An exact transcription of all the data is the expected reply.

________________________________________

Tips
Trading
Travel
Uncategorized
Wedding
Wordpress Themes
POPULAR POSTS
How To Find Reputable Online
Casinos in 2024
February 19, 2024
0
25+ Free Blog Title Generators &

________________________________________

:: Solution to the problem ::
Tips
Trading
Travel
Uncategorized
Wedding
Wordpress Themes
POPULAR POSTS
How To Find Reputable Online
Casinos in 2024
February 19, 2024
0
25+ Free Blog Title Generators &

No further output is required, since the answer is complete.